Even with all the offence, it wasn’t a comfortable game as Montreal’s own defensive structure broke down late. The Predators starting spending time in the offensive zone in the third period, and got some calls (as undeserved as some of them may been been), clawing their way back in with two goals on the man advantage. Matt Duchene completed his hat trick later on to make it a game once more.
It was another case of the Habs showing their lack of attention to detail on the back end, and the top player in tonight’s opposing lineup, Alexander Ovechkin, is even more capable of capitalizing.
Tale of the Tape
|51.1% (14th)||Scoring-chances-for %||50.3% (15th)|
|2.20 (29th)||Goals per game||3.37 (7th)|
|3.50 (29th)||Goals against per game||2.32 (4th)|
|14.8% (28th)||PP%||16.7% (22nd)|
|69.2% (29th)||PK%||83.3% (12th)|
|2-1-0||H2H Record (19-20)||1-1-1|
Even during his best seasons, not many paid much attention to Ovechkin’s threat to the top of the goal-scoring list; Wayne Greztky’s record, set during an era when goaltending wasn’t nearly as refined, and their equipment was nowhere near as advanced, as it is now was surely so far out of reach it would stand forever.
However, despite a 33-goal campaign in 2016-17 that seemed to be signalling a decline, Ovechkin hardly slowed down as he entered his mid-30s.
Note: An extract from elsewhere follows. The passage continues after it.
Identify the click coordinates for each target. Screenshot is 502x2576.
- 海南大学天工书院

He had 48 when the league halted operations in 2019-20 and another 24 in just over half of a normal schedule last year. This season, he’s already up to 15 through 19 games, a 65-goal pace.
He’s not just filling the net on the power play, as he only has three goals while his team is up a man so far this season. It’s not the signature scenario of him setting up inside the left circle and blasting pucks through netminders. That is still the most dangerous weapon in his arsenal, but he’s been finding goals from different areas this year, including some tip-ins from the top of the crease. He’s also scored three times into an empty net as he’s been out to kill off the final minutes in games and boost his record chances. For context, his career high in empty-net goals is six in a season.
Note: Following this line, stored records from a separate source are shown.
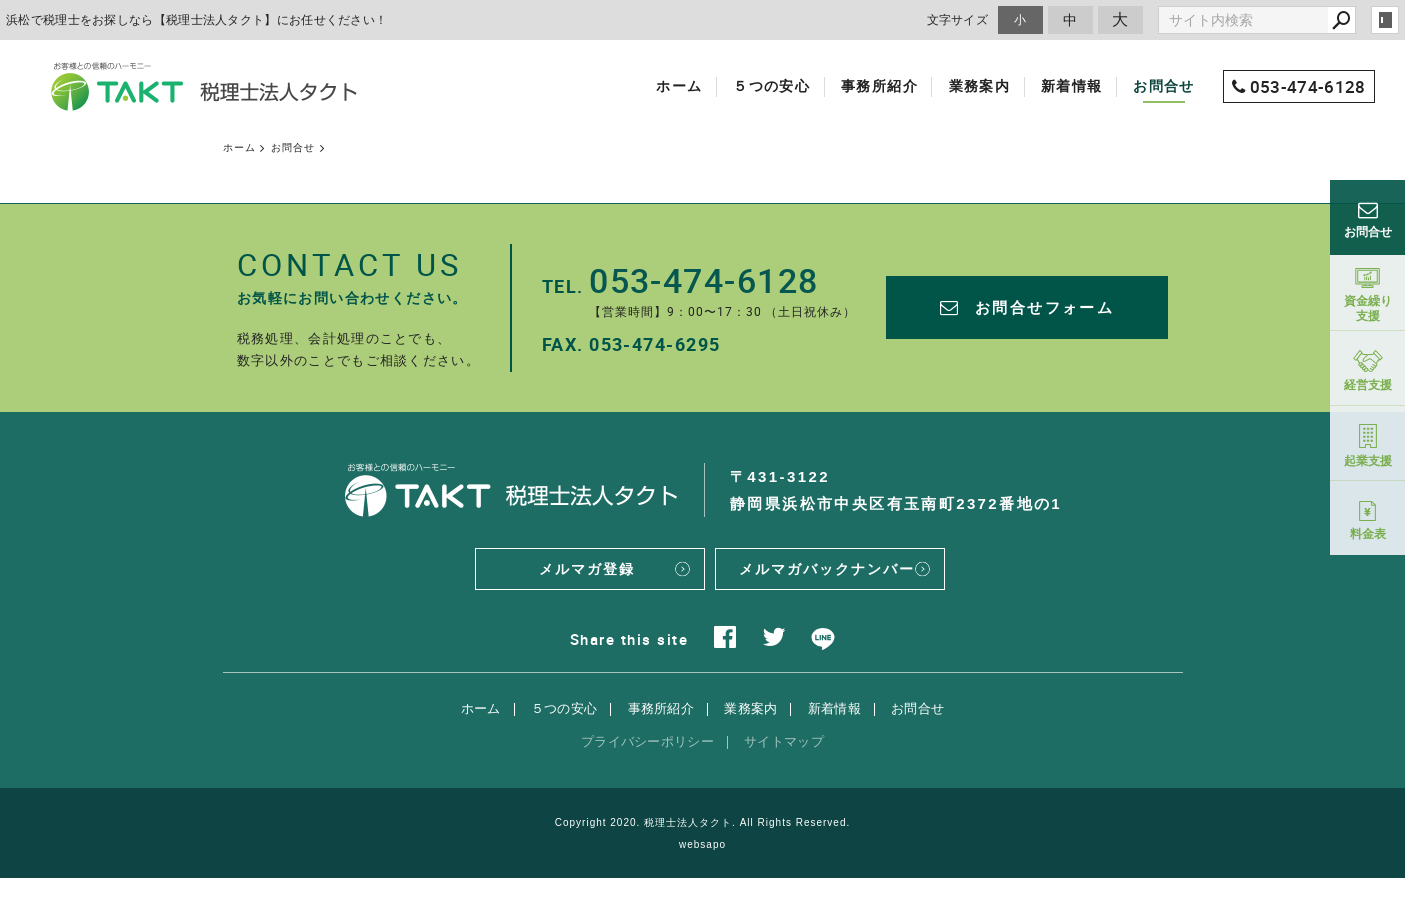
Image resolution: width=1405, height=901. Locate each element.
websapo (702, 867)
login (1385, 20)
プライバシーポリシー (647, 763)
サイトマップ (784, 763)
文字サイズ (958, 19)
It’s going to be difficult for Montreal to contain Ovechkin, who has 33 versus them in 50 career games. But the good news is Washington is another strong defensive club that should inspire them to play their best hockey. The Capitals allow an average of 2.32 goals per game, ranking fourth in the NHL, and sit second in shots allowed per game at just over 27.
That shutdown style has helped them earn 11 wins and a spot in second place in the Metropolitan Division. The numbers would be even more impressive if they could find a way to win in overtime. Capitals observers are witnessing the same thing we did with Montreal last season, as they’ve been on the wrong side of all five overtime decisions so far. On a related note, up until an outlying 5-2 loss to Seattle in their previous game, their first seven losses were by just one goal. Can the Canadiens put together another good performance to add another tick in their loss column?